HALFWAY TO Yawktown, we came across a patrol led by my friend. James reported no news of import except his unhappiness over the new command at Fort Yanube. He respected Major Jamieson but loathed and distrusted his new superior, Captain Smith, all of which he confided as we stood well apart from his troop. In this we agreed, although Jamieson did not stand quite so high in my estimation as in his.
Lone Eagle asked a hundred frivolous and highly personal questions after the troop passed. When I had my fill, I kicked Long into a trot to shut him up, but Lone Eagle was having too much fun. His rich baritone rang over the countryside as he continued the tickling banter.
Caleb Brown probably added a dollar’s value to the total of Lone Eagle’s packet because I brought him there. The youth wandered the store gaping like a country yokel, which in a way he was, but rediscovered his arrogant disdain before long. He insisted on walking around the town and chanced upon the gun shop.
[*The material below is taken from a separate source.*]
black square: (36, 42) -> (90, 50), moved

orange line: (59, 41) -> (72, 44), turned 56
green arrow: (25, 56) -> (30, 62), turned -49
Lone Eagle must have handled every weapon in the place before bargaining for a better rifle and a scattergun such as both Cut and I owned. He ended up settling for a new repeater. After that we bought ropes for the making of a corral and departed civilization to take up our hunt.
Once we crossed the Yanube on the bridge and headed south, the western edge of the Little Island range appeared in the distance. The recent snowmelt succored the grass so that it brushed our ponies’ bellies as we abandoned the rough road and cut cross-country. The horizon stretched to eternity. Only the hungry raptors soaring the blue sky above in search of prey—hawks and eagles—reminded us that despite the serenity, the desperate, deadly game of life went on unabated.
We located the herd two days later. They were magnificent beasts likely descended from the first horses brought to this world by the Spaniard, Juan de Oñate, in the late 1500s. Led by a big, black, white-blazed stallion well experienced at avoiding hunters, they haunted the buffalo ground along the river south of the Little Islands. The animals enjoyed good pasturage, available water, and the wooded foothills for shelter.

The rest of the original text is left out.